Thinking About Going Vegetarian? Here’s What You Should Know
Plant-based diets aren’t anything new. But…they are gaining in popularity.
Why? Generally, this trend stems from the idea that plant-based diets are healthier and more environmentally friendly than animal-based diets.
But is this really true? And what do you need to know if you’re considering a shift to a more vegetarian eating style?
Read on to learn more about the various options for vegetarian eating, and how you can make plant-based food part of your healthy lifestyle.
Types of Vegetarian Diets
A vegetarian diet, by definition, relies on plant-based food sources. But the range of diets considered to be at least partly vegetarian is pretty broad. Here are the possibilities:
- Vegan: plant-based foods only
- Ovo-vegetarian: plants plus eggs (and egg products)
- Lacto-vegetarian: plants plus dairy (milk, cheese, yogurt, etc.)
- Lacto-ovo-vegetarian: plants plus eggs and dairy
- Pescetarian: plants plus seafood (no dairy or eggs)
- Flexitarian: plants plus small portions of meat, seafood, eggs, and dairy
What Are the Health Benefits of a Primarily Plant-Based Diet?
The health benefits of a vegetarian (or mostly vegetarian) diet have been extensively documented. Compared to people who eat significant amounts of meat, vegetarians (of all types) exhibit:
- Lower risk factors for heart disease, hypertension, and stroke
- Lower LDL cholesterol
- Reduced cancer rates
- Less risk for developing type 2 diabetes
Overall, people who eat a predominantly plant-based diet are less likely to be overweight, and they are less likely to suffer from chronic health problems.
There are few primary reasons for these health benefits:
- Vegetarian diets tend to be less calorie-dense :
In other words, ounce-for-ounce there are far fewer calories in vegetables than there are in, say, a hamburger.
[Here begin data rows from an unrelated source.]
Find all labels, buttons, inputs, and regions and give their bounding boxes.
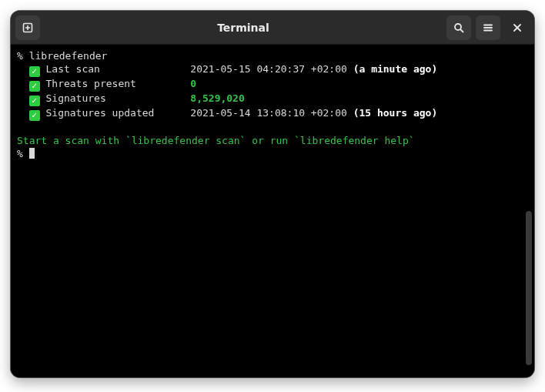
check-icon: ✓: [29, 110, 40, 121]
status-value: 2021-05-14 13:08:10 +02:00: [190, 107, 353, 119]
scrollbar-thumb[interactable]: [526, 211, 532, 365]
search-icon: [453, 22, 465, 34]
prompt-line: %: [17, 147, 528, 160]
command-line: % libredefender: [17, 49, 528, 62]
status-label: Last scan: [45, 63, 190, 75]
cursor: [29, 148, 35, 159]
svg-line-4: [460, 29, 463, 32]
check-icon: ✓: [29, 81, 40, 92]
command-text: libredefender: [29, 50, 108, 62]
status-row: ✓ Last scan 2021-05-15 04:20:37 +02:00 (…: [17, 62, 528, 77]
status-label: Signatures updated: [45, 107, 190, 119]
menu-button[interactable]: [476, 15, 500, 40]
prompt-symbol: %: [17, 148, 29, 159]
status-value: 8,529,020: [190, 92, 244, 104]
hint-text: Start a scan with `libredefender scan` o…: [17, 135, 415, 146]
status-value: 0: [190, 78, 196, 89]
check-icon: ✓: [29, 95, 40, 106]
status-row: ✓ Threats present 0: [17, 77, 528, 92]
terminal-viewport[interactable]: % libredefender ✓ Last scan 2021-05-15 0…: [11, 45, 534, 377]
status-row: ✓ Signatures 8,529,020: [17, 92, 528, 106]
new-tab-icon: [22, 22, 34, 34]
new-tab-button[interactable]: [15, 15, 40, 40]
window-title: Terminal: [45, 22, 442, 34]
status-note: (15 hours ago): [353, 107, 438, 119]
titlebar: Terminal: [11, 11, 534, 45]
terminal-window: Terminal %: [11, 11, 534, 377]
status-value: 2021-05-15 04:20:37 +02:00: [190, 63, 353, 75]
search-button[interactable]: [446, 15, 471, 40]
check-icon: ✓: [29, 66, 40, 77]
hint-line: Start a scan with `libredefender scan` o…: [17, 134, 528, 147]
prompt-symbol: %: [17, 50, 29, 62]
status-note: (a minute ago): [353, 63, 438, 75]
close-icon: [512, 22, 523, 33]
close-button[interactable]: [505, 15, 530, 40]
status-label: Threats present: [45, 78, 190, 89]
hamburger-icon: [482, 22, 494, 34]
status-label: Signatures: [45, 92, 190, 104]
status-row: ✓ Signatures updated 2021-05-14 13:08:10…: [17, 106, 528, 121]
Also, your body uses nearly as much energy to digest most plant-based foods as the calories you take in from them.This is illustrated by the fact that competitive athletes who follow a mostly vegetarian diet generally need to eat a larger volume of food to maintain their body weight than their non-vegetarian peers.
- Plant-based foods contain more fiber :
Dietary fiber fills you up and keeps you from over-eating.And soluble fiber helps to remove plaque from the walls of your blood vessels.
- A vegetarian diet supports healthy blood sugar levels :
Complex carbohydrates (like those found in most vegetables and fruit) don’t cause your blood sugar to spike the same way large amounts of simple sugars do. This helps to reduce the risk for developing type 2 diabetes.
Things You Should Know Before Making the Leap
Based on everything noted above, you might be thinking that a primarily plant-based diet is a good idea. Well…there’s a flip side to this coin.
Consider that just because something is plant-based does not necessarily mean it’s healthy. For example, a plant-based hamburger that has been fried on a grill with vegetable oil and topped with tofu bacon and cheese isn’t much healthier than a regular cheeseburger. And commercial meat substitutes are often as full of chemicals and preservatives as their animal-based cousins.
Breads made with flour and sugar are technically vegetarian, but they will still make your blood sugar spike, and will likely add fat to your midsection. That goes for pasta, crackers, and many other foods that are vegetarian, but very high in simple carbohydrates.
Plant-based diets can also leave you short on important nutrients like the following:
- Vitamin B-12
- Iron and zinc
- Omega-3 fatty acids
- Calcium and vitamin D
- Amino acids
A healthy vegetarian diet will contain a variety of plant-based protein sources to compensate for the abundant protein found in meat. And many vegetarians will need to take supplements to ensure they get enough of the vitamins, minerals, and nutrients listed above.